Segment Open

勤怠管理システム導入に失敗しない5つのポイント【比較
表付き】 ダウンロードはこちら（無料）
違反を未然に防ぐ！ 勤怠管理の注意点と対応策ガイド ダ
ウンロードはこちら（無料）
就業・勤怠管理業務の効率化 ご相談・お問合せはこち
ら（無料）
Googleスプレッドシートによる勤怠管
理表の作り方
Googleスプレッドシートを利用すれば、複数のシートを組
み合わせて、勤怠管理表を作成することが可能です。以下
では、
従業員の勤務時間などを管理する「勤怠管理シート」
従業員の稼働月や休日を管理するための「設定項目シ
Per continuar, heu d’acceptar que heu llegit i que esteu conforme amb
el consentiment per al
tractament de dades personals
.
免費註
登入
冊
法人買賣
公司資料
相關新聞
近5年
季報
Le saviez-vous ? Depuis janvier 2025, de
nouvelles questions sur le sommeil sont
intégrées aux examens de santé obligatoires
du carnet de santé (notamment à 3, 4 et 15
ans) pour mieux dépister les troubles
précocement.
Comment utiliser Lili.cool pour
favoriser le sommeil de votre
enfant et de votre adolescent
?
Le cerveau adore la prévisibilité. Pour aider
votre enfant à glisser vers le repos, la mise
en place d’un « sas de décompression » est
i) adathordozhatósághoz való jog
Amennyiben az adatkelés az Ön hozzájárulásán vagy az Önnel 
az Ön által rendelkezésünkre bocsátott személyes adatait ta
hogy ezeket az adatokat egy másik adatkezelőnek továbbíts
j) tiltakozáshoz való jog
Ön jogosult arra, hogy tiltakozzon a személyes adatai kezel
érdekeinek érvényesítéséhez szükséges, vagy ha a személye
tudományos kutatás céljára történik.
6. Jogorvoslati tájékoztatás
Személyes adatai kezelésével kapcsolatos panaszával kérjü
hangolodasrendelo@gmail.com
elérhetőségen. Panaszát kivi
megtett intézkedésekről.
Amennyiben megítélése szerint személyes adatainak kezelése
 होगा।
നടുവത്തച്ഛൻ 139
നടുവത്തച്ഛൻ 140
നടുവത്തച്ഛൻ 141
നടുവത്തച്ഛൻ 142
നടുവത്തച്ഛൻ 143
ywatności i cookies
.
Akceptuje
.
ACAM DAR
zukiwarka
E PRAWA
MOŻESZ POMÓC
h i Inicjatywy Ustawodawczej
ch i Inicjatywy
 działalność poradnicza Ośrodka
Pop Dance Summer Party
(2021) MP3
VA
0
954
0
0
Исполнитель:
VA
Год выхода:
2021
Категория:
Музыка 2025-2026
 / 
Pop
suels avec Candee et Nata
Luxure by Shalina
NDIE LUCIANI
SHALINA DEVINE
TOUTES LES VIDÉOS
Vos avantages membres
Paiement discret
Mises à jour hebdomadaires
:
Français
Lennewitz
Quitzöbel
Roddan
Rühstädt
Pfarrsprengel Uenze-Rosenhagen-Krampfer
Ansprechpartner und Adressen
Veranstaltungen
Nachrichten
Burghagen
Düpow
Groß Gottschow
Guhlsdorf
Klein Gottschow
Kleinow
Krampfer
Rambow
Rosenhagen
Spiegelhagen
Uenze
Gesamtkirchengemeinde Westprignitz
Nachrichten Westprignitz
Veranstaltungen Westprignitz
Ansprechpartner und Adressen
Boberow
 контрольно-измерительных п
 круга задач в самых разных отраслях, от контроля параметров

Segment Closed

_The problem_: Which lines of the data include the word "vagy"? Copy each one.

_Answer_:
Amennyiben az adatkelés az Ön hozzájárulásán vagy az Önnel 
érdekeinek érvényesítéséhez szükséges, vagy ha a személye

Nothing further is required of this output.